*Exercise requirements:*
Keep to one stretch of the data below, the lines from the one with "090.110.1265 (57, 1076)" up to and including the one with "Frauenfrühstück Weltfrauentag (172, 1800)", and return that stretch exactly.

------------------------------------------------------------

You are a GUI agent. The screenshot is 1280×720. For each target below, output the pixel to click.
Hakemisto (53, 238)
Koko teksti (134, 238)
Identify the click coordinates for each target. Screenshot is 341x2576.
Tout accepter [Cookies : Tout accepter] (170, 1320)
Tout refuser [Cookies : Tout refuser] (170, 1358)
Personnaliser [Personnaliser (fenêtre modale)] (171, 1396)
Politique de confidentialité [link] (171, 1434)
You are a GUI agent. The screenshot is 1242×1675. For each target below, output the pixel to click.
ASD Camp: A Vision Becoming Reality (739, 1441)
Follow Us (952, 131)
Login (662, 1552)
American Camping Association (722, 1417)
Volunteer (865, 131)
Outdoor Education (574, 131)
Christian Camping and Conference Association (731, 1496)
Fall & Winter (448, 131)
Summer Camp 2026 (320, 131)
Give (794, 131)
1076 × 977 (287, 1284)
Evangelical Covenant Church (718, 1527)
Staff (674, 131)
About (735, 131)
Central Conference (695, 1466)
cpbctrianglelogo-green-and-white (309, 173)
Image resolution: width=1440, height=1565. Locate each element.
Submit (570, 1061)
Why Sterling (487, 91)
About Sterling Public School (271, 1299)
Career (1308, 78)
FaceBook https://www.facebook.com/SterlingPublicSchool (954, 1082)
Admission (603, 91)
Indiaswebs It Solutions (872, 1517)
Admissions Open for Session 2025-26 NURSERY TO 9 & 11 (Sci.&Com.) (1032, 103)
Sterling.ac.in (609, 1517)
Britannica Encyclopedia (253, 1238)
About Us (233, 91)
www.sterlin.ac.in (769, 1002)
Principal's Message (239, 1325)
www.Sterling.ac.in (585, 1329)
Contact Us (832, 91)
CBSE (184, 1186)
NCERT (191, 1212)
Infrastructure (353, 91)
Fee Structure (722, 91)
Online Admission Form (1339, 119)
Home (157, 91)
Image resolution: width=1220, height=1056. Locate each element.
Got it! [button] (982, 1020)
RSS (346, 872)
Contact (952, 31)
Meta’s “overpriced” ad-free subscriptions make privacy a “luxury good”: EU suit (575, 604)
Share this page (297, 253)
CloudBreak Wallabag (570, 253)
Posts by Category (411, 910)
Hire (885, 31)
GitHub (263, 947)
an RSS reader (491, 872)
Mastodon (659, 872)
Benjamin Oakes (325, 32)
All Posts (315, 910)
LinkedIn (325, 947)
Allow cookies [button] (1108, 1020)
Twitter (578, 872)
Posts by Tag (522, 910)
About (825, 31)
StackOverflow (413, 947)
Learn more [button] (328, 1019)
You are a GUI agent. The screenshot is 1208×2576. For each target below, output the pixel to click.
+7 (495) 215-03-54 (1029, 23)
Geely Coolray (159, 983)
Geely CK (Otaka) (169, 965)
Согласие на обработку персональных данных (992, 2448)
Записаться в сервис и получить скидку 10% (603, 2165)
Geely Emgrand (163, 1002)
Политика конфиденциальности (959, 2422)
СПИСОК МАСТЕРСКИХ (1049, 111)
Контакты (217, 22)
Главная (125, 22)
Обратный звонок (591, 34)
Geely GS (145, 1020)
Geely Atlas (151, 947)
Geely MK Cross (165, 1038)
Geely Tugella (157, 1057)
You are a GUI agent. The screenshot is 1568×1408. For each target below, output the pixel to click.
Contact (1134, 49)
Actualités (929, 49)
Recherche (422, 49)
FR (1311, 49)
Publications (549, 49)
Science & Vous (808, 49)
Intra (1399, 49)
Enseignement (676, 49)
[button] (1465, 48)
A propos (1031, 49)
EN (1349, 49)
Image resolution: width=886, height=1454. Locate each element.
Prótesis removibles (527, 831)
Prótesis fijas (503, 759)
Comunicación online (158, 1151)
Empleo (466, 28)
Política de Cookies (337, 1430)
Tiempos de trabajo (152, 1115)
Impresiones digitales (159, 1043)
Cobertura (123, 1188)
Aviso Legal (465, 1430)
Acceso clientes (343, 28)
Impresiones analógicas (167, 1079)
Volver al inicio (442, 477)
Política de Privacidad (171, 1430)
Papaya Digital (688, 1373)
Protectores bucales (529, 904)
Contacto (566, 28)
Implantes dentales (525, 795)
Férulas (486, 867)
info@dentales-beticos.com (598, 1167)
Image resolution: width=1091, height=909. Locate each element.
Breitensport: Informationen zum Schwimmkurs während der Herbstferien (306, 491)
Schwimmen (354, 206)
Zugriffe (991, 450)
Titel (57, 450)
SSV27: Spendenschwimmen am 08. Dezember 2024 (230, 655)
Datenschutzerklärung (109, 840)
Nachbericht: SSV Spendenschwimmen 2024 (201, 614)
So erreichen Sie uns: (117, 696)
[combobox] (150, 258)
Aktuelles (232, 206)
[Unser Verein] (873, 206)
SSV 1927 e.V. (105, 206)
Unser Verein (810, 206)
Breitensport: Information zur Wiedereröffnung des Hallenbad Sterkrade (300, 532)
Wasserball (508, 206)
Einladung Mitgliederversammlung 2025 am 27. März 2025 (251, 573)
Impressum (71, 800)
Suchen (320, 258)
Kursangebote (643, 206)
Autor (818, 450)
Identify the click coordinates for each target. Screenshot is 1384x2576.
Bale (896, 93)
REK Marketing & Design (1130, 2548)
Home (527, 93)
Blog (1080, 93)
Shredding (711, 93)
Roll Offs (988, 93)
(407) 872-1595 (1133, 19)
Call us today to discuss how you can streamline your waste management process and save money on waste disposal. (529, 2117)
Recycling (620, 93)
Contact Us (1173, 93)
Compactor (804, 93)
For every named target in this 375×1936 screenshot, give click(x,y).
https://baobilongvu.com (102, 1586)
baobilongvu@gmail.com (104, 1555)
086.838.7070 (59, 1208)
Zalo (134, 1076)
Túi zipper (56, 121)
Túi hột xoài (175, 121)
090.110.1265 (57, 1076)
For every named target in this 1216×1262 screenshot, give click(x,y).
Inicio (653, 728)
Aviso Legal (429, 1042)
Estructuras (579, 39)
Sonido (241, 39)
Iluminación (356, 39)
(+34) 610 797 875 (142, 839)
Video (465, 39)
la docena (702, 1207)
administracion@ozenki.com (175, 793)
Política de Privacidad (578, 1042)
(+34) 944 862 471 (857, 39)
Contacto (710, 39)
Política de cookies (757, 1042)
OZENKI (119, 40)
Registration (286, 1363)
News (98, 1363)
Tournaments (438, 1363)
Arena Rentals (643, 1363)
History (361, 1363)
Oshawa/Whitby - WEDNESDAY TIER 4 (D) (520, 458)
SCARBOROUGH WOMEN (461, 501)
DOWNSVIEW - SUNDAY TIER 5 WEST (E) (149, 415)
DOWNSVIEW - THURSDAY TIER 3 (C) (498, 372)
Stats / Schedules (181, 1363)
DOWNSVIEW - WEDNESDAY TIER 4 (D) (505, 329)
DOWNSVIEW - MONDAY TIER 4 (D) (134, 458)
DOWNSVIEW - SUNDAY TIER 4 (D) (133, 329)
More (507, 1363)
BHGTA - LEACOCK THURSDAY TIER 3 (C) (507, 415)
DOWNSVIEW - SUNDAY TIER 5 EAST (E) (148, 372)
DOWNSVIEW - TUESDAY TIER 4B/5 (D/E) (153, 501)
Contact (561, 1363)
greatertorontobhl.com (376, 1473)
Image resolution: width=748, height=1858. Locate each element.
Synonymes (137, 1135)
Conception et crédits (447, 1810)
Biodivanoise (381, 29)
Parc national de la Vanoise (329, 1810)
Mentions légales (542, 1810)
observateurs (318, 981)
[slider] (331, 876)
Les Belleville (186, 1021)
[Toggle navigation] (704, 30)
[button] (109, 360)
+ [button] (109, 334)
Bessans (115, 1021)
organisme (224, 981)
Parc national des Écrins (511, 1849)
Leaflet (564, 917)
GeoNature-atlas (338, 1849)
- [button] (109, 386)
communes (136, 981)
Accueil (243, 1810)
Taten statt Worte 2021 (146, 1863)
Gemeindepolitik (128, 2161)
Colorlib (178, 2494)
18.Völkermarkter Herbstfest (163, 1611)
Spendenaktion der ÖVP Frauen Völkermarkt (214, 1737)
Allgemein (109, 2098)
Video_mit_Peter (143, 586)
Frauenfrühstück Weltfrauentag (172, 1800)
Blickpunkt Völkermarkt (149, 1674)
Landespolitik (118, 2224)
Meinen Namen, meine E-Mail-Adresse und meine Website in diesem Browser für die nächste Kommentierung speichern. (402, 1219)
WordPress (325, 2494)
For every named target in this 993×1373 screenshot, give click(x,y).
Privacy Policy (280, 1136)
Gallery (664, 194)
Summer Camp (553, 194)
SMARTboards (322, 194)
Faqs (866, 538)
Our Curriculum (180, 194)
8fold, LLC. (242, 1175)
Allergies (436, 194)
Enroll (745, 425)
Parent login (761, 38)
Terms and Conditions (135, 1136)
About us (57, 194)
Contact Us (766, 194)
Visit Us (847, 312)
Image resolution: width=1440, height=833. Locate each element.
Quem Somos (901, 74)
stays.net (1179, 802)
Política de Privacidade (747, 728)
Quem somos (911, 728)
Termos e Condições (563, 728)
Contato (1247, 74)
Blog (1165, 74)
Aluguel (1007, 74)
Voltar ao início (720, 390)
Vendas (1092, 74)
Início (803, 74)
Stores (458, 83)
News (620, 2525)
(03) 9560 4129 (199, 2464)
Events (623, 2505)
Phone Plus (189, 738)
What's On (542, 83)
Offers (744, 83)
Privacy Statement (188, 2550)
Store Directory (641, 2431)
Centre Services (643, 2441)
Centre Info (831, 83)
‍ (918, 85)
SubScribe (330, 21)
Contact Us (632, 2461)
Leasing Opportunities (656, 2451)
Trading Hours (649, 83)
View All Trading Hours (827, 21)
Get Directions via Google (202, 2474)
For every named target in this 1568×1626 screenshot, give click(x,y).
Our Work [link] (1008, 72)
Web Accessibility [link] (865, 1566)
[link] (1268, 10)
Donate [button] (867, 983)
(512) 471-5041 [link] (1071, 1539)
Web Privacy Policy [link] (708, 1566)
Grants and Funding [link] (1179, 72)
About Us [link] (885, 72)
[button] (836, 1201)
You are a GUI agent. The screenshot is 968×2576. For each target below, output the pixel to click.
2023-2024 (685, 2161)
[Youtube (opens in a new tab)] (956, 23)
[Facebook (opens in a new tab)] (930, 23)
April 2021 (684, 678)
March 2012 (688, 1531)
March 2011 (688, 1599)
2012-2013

------------------------------------------------------------

*Problem solution:*
090.110.1265 (57, 1076)
For every named target in this 1216×1262 screenshot, give click(x,y).
Inicio (653, 728)
Aviso Legal (429, 1042)
Estructuras (579, 39)
Sonido (241, 39)
Iluminación (356, 39)
(+34) 610 797 875 (142, 839)
Video (465, 39)
la docena (702, 1207)
administracion@ozenki.com (175, 793)
Política de Privacidad (578, 1042)
(+34) 944 862 471 (857, 39)
Contacto (710, 39)
Política de cookies (757, 1042)
OZENKI (119, 40)
Registration (286, 1363)
News (98, 1363)
Tournaments (438, 1363)
Arena Rentals (643, 1363)
History (361, 1363)
Oshawa/Whitby - WEDNESDAY TIER 4 (D) (520, 458)
SCARBOROUGH WOMEN (461, 501)
DOWNSVIEW - SUNDAY TIER 5 WEST (E) (149, 415)
DOWNSVIEW - THURSDAY TIER 3 (C) (498, 372)
Stats / Schedules (181, 1363)
DOWNSVIEW - WEDNESDAY TIER 4 (D) (505, 329)
DOWNSVIEW - MONDAY TIER 4 (D) (134, 458)
DOWNSVIEW - SUNDAY TIER 4 (D) (133, 329)
More (507, 1363)
BHGTA - LEACOCK THURSDAY TIER 3 (C) (507, 415)
DOWNSVIEW - SUNDAY TIER 5 EAST (E) (148, 372)
DOWNSVIEW - TUESDAY TIER 4B/5 (D/E) (153, 501)
Contact (561, 1363)
greatertorontobhl.com (376, 1473)
Image resolution: width=748, height=1858. Locate each element.
Synonymes (137, 1135)
Conception et crédits (447, 1810)
Biodivanoise (381, 29)
Parc national de la Vanoise (329, 1810)
Mentions légales (542, 1810)
observateurs (318, 981)
[slider] (331, 876)
Les Belleville (186, 1021)
[Toggle navigation] (704, 30)
[button] (109, 360)
+ [button] (109, 334)
Bessans (115, 1021)
organisme (224, 981)
Parc national des Écrins (511, 1849)
Leaflet (564, 917)
GeoNature-atlas (338, 1849)
- [button] (109, 386)
communes (136, 981)
Accueil (243, 1810)
Taten statt Worte 2021 (146, 1863)
Gemeindepolitik (128, 2161)
Colorlib (178, 2494)
18.Völkermarkter Herbstfest (163, 1611)
Spendenaktion der ÖVP Frauen Völkermarkt (214, 1737)
Allgemein (109, 2098)
Video_mit_Peter (143, 586)
Frauenfrühstück Weltfrauentag (172, 1800)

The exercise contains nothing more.